1      1 6.849859e-01  4.364179088      0.6872780 198.34019 212.50254 216.3609
2      2 4.726176e-01  1.842884552      0.5106602 170.65618 192.17180 199.0158
3      3 3.342839e-01  1.071322555      0.4306177 151.94607 177.01233 186.9238
4      4 1.620569e-01  0.662319574      0.5480922 138.38870 164.78224 177.9557
5      5 9.447289e-02  0.444193524      0.5211303 128.00389 155.61834 170.8953
6      6 5.908899e-02  0.355537818      0.5286616 119.69407 147.34727 165.0949
7      7 2.914369e-02  0.219540486      0.5001622 112.81508 140.42515 160.1689
8      8 2.838860e-02  0.200584411      0.4553509 106.96918 133.65243 155.8773
9      9 1.868442e-02  0.151434225      0.3777199 101.89928 127.73575 152.0640
10    10 1.102951e-02  0.115880938      0.5349902  97.43194 122.07467 148.6239
11    11 1.650998e-04  0.014912252      0.4146315  93.44560 116.85869 145.4831
12    12 2.906552e-06  0.001913254      0.5459920  89.85209 111.99498 142.5883
13    13 1.137779e-04 -0.011870141      0.6282004  86.58545 107.88611 139.8996
14    14 1.581301e-04  0.014310166      0.7863718  83.59502 104.03663 137.3863
15    16 1.755617e-03 -0.051580054      0.6945797  78.29177  97.14252 132.7951
16    18 1.069838e-03 -0.036162626      0.8167061  73.70814  90.68792 128.6728
17    20 8.047458e-04 -0.033666916      0.8537297  69.68587  84.82697 124.9231

Here is the results from calculateBetaRes.

1
20 months ago by
Habil Zare170
United States/Austin Area
Habil Zare170 wrote:

Do you use RPKM values from RNA-Seq data? Did you transformed the expression values using, say, log(1+ <RPKM>)?

I used the DESeq normalization. I would now assume this would not be the perfect normalization methods, correct? (Especially I compared the sample datasets you put in the package). I will try normalization suing log(RPKM+1) and see if that would work.

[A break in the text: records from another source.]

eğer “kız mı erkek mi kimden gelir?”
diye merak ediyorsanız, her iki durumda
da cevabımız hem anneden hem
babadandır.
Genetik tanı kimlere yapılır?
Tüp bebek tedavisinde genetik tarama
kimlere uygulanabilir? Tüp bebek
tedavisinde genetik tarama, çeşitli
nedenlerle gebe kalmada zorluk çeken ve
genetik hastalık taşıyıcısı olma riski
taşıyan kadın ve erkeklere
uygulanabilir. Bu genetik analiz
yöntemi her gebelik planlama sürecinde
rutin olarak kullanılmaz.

In the meantime, is there any recommended "number of genes" that are used for the analysis based on the number of samples we got? I am trying to match the condition for our analysis to your publication...

Thanks a ton!

0
19 months ago by
Habil Zare170
United States/Austin Area
Habil Zare170 wrote:

Can you run the calculate.beta() function with different values for the RsquaredCut argument, say 0:4/20 +0.6? I recommend you choose the highest value that does not lead to an NA value for beta. In Pigengene version 1.5.9, I added RsquaredCut to one.step.pigengene(), arguments. So, when you find an appropriate value for RsquaredCut, you can pass it to the one.step.pigengene() function.

Problem source: WGCNA raises the adjacency matrix to a power (a.k.a beta) before the clustering step. It automatically determines a value for the power by examining several values, and choosing the minimum value that leads to an R^2 index below a predefined cutoff (RsquaredCut). If such a beta value is not found, NA will be returned. See ?WGCNA::pickSoftThreshold for more details.